Die folgende Szene findet sich doch mindestens einmal in jedem Spiel:
SR pfeift Freistoß für eine Mannschaft in deren eigener Hälfte, nachdem die andere Mannschaft gerade im Angriff war ("Stürmerfoul" o.ä.). Damit die angreifende Mannschaft jetzt wegen des gegen sich verhängten Freistoßes keinen Konter einfängt, stellt sich ein Offensivspieler schnell so vor den Ball (oftmals wirklich direkt davor, also bis auf wenige Zentimeter), dass die andere Mannschaft den Ball nicht schnell spielen kann und die Spieler der fehlbaren Mannschaft sich hinten wieder ordnen können. Oftmals wird dieser Spieler, der sich vor den Ball stellt, noch von seinen eigenen Mitspielern oder Trainern dazu aufgefordert ("Hannes, stell Dich davor!"). Zumindest hier ist das mMn. wirklich in jedem Spiel aufs Neue anzutreffen.
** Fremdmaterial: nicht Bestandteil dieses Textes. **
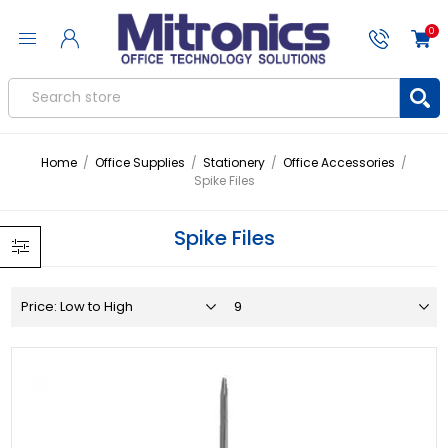
0
Home
/
Office Supplies
/
Stationery
/
Office Accessories
/
Spike Files
Spike Files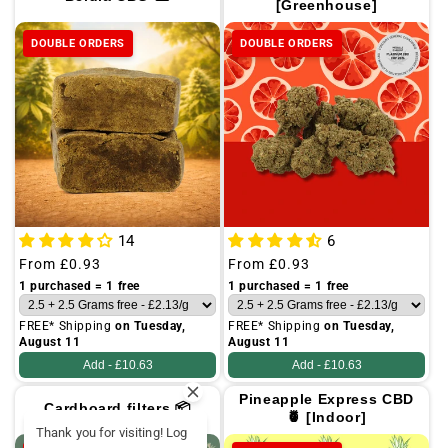
[Greenhouse]
DOUBLE ORDERS
DOUBLE ORDERS
14
6
Regular
From
£0.93
Regular
From
£0.93
price
price
1 purchased = 1 free
1 purchased = 1 free
FREE* Shipping
on Tuesday,
FREE* Shipping
on Tuesday,
August 11
August 11
Add -
£10.63
Add -
£10.63
Pineapple Express CBD
Cardboard filters 📦
🍍 [Indoor]
Thank you for visiting! Log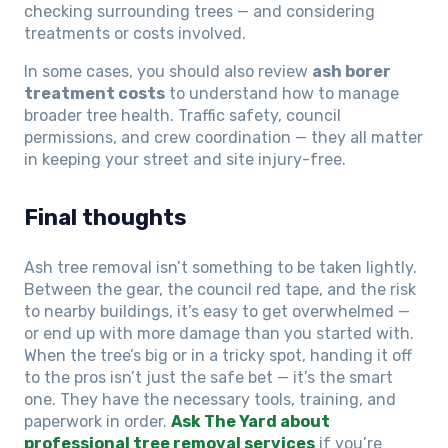
checking surrounding trees — and considering
treatments or costs involved.
In some cases, you should also review
ash borer
treatment costs
to understand how to manage
broader tree health. Traffic safety, council
permissions, and crew coordination — they all matter
in keeping your street and site injury-free.
Final thoughts
Ash tree removal isn’t something to be taken lightly.
Between the gear, the council red tape, and the risk
to nearby buildings, it’s easy to get overwhelmed —
or end up with more damage than you started with.
When the tree’s big or in a tricky spot, handing it off
to the pros isn’t just the safe bet — it’s the smart
one. They have the necessary tools, training, and
paperwork in order.
Ask The Yard about
professional tree removal services
if you’re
Und da steckt der ausführende Spieler wirklich im Dilemma: Fordert er den SR auf, den Spieler auf die nötige Distanz zu beordern, geht die wertvolle Zeit zum schnellen Gegenangriff verloren und der sich davorstellende Spieler hat auf unsportliche Weise erreicht, was er wollte. Schießt der ausführende Spieler jetzt aber den davorstehenden Spieler direkt an, um eine Verwarnung für diesen Spieler zu provozieren, handelt er ebenfalls unsportlich. Ich bin noch nicht wirklich dahinter gekommen, wie wir als SR uns hier korrekt verhalten:
1) Beschwert sich der ausführende Spieler über den sich davorstellenden Spieler, ohne den Ball dabei zu spielen, wirkt eine Verwarnung gegen den sich davorstellenden Spieler oftmals ziemlich hart. Ein Auslassen der Verwarnung führt aber dazu, dass wir die Mannschaft, die zuvor einen Regelverstoß der gegnerischen Mannschaft erlitten hat, benachteiligen.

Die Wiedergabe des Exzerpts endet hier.